#### MATERIAL FOR THE TASK

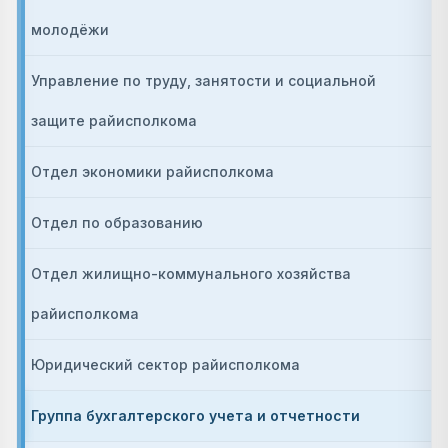
молодёжи
Управление по труду, занятости и социальной
защите райисполкома
Отдел экономики райисполкома
Отдел по образованию
Отдел жилищно-коммунального хозяйства
райисполкома
Юридический сектор райисполкома
Группа бухгалтерского учета и отчетности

########

§ **PROBLEM STATEMENT**
The word "Отдел" may occur in lines of the records. Report how many such lines there are, giving only the number.

§ **RESPONSE**
3